Skip, if I could take it all back, I would, .I handled it ALL wrong, from the very beginning, .and you are correct, I can go back to 2016-2017 on the boards, and read what I wrote, .I "left" her emotionally two years ago, I was at my wits end with her, .I had emotionally given up... .and I am very sorry now for the way I reacted... .excuses be damned, I should have learned the tools better, and let go of my own anger towards her... .

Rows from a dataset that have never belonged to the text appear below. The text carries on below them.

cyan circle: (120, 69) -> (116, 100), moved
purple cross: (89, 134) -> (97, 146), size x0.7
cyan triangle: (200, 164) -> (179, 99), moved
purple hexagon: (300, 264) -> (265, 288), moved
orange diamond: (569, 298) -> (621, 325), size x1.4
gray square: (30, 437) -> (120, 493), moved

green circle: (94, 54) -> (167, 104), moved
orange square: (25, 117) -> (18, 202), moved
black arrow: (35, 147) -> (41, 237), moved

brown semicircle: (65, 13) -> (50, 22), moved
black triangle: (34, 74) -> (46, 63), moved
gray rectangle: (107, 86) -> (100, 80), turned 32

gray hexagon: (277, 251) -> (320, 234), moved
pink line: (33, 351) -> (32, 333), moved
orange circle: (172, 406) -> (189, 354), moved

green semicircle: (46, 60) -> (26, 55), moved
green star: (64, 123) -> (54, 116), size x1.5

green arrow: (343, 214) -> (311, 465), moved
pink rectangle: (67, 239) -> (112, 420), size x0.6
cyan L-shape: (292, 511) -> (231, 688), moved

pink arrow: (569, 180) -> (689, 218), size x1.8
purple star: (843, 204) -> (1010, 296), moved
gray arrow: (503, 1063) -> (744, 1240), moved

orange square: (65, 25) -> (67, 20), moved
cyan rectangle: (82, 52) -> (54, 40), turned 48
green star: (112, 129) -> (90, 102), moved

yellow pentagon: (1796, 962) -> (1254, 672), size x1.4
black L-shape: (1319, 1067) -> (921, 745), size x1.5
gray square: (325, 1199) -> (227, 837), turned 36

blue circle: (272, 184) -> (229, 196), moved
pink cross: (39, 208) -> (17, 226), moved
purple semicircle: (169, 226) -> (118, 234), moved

You can say it any way you like, but you know what, .you are right, I should have stopped her... .there were chances to do that, .but I blew it ; (

... .pride maybe, .or just plain despondency, .so she's gone now, and I miss her, and I still love her... .and I wish she hadn't left, so I did push her out, and away, even thought she was pummeling me, the whole time... .I should have just taken it, .and kept us together... .there is always another day, the next day, to perhaps STOP the bleeding, and try to start the healing... .

What about my Son, did I do right by him, .Skip!... .help me out here, its been almost two months now, and I'm still reeling, trying to make sense.

What you wrote hurts, but its the truth... .I should have just stopped her... .stopped me.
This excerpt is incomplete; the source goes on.